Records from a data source

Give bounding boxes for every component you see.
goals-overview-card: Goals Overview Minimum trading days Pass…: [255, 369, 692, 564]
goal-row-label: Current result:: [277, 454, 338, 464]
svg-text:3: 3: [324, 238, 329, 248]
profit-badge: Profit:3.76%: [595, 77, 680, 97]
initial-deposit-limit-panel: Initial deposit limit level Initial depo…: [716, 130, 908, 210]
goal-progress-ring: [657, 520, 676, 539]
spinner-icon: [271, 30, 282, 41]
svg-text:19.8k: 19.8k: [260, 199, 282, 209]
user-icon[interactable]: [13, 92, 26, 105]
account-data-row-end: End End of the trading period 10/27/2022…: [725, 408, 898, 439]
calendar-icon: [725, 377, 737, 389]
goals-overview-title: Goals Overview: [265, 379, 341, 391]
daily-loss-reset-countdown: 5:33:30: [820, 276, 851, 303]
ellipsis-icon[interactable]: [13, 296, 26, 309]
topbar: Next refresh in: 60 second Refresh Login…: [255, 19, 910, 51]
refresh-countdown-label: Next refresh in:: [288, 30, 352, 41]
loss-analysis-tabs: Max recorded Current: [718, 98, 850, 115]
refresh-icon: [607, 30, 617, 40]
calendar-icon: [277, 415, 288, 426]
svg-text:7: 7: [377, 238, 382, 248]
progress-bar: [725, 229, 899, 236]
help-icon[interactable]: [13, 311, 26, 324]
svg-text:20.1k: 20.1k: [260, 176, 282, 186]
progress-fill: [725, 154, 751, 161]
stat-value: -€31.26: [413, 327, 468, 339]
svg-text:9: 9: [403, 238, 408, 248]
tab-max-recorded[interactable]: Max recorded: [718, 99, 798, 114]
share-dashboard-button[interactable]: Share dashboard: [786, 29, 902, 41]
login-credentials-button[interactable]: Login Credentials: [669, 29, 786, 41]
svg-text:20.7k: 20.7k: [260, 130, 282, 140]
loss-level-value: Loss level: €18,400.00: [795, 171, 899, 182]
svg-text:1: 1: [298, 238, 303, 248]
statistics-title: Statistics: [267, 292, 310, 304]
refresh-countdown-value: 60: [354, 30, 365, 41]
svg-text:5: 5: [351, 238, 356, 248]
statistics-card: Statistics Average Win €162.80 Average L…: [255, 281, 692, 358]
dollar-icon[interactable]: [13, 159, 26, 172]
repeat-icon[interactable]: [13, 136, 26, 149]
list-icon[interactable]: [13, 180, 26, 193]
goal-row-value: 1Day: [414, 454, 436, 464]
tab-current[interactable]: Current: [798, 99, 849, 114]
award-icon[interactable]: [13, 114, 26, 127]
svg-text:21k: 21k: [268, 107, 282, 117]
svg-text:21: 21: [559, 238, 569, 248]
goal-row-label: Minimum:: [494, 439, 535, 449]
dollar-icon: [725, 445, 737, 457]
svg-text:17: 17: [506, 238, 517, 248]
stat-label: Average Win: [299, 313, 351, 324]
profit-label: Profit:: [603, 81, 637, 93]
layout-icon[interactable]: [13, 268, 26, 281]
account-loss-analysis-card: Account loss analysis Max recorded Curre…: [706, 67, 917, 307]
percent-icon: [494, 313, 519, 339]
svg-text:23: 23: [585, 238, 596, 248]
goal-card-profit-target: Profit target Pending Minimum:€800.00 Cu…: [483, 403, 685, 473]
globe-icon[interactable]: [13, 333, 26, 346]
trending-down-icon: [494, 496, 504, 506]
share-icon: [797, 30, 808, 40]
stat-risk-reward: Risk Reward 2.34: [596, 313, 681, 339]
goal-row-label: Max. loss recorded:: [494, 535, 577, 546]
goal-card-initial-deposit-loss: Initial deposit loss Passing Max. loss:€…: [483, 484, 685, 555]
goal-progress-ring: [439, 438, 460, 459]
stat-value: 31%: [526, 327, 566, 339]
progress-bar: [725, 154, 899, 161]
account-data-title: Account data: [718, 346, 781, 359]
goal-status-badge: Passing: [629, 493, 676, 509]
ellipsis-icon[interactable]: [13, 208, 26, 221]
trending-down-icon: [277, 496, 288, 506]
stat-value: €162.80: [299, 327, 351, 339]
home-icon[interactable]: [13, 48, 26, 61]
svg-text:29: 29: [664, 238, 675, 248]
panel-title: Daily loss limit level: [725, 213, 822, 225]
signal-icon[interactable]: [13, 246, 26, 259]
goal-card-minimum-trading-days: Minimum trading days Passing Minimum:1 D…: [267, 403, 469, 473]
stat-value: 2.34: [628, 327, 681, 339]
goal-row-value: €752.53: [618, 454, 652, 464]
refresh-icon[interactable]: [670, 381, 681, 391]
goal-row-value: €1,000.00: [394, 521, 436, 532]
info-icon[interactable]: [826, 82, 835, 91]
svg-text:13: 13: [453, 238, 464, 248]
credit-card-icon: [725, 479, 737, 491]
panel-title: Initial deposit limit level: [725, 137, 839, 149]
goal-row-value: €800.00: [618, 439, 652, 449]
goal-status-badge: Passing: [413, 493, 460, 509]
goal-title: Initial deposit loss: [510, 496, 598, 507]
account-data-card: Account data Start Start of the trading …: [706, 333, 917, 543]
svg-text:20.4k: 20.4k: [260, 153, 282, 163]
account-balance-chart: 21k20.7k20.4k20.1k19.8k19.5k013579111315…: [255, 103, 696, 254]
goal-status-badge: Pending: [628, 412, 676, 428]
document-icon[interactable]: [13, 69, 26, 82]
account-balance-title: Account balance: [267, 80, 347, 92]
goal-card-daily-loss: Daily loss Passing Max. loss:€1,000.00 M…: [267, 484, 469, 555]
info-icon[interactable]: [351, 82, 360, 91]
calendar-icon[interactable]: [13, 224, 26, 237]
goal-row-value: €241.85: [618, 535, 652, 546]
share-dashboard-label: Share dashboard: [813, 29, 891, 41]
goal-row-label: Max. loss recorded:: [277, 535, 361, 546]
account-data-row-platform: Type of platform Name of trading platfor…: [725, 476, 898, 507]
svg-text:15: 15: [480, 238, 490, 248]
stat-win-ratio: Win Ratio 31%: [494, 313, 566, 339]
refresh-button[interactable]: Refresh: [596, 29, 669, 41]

* * *

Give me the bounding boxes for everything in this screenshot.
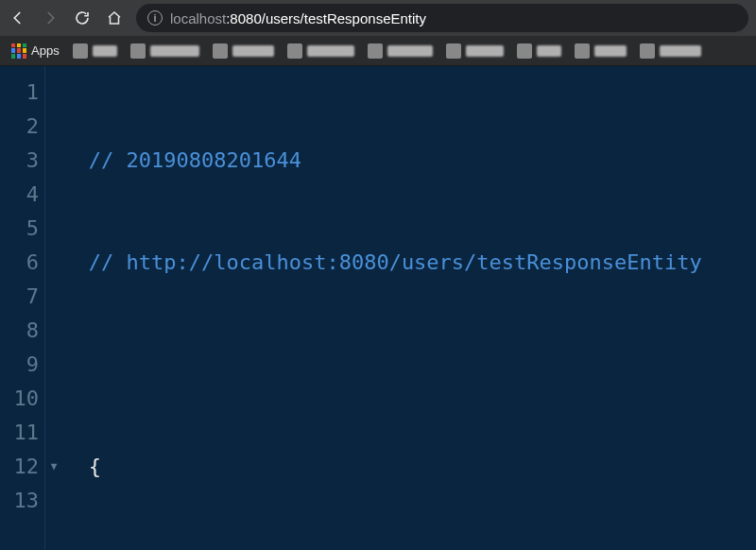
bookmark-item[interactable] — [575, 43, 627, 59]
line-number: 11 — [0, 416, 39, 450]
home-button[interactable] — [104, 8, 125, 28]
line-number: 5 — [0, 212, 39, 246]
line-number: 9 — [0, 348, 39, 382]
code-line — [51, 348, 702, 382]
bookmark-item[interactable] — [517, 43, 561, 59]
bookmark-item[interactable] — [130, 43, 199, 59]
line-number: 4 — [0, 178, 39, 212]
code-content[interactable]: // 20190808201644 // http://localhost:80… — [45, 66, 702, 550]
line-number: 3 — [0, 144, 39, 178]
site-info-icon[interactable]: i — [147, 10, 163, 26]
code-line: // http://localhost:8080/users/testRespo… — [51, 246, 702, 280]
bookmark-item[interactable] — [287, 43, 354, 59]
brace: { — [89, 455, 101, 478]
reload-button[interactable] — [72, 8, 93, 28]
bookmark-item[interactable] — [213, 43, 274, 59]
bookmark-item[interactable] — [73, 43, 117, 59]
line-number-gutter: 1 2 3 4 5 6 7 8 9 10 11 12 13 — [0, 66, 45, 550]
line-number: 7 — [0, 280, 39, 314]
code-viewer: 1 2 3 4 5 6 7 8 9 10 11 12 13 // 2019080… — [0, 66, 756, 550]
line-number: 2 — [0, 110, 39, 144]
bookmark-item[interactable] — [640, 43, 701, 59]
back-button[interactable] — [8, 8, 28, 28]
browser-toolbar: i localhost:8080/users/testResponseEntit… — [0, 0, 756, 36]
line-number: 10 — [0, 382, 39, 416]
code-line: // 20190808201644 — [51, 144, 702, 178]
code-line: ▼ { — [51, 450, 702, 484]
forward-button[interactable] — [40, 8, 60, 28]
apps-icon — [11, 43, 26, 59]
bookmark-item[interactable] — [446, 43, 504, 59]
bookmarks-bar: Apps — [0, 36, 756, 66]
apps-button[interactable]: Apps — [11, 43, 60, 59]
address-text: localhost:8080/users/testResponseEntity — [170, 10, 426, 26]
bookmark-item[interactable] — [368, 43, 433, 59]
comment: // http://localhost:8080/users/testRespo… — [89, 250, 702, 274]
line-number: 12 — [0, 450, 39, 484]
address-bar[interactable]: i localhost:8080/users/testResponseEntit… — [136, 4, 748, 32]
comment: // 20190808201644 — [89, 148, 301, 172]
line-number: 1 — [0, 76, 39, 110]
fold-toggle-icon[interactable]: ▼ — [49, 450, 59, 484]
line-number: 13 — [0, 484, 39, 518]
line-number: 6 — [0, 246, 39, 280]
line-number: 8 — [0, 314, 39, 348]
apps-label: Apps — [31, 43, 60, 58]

TASK ITEM: Reproduce every line from the entries that holds the word "analysis".

TASK RESPONSE:
loss-analysis-tabs: Max recorded Current: [718, 98, 850, 115]
account-loss-analysis-card: Account loss analysis Max recorded Curre…: [706, 67, 917, 307]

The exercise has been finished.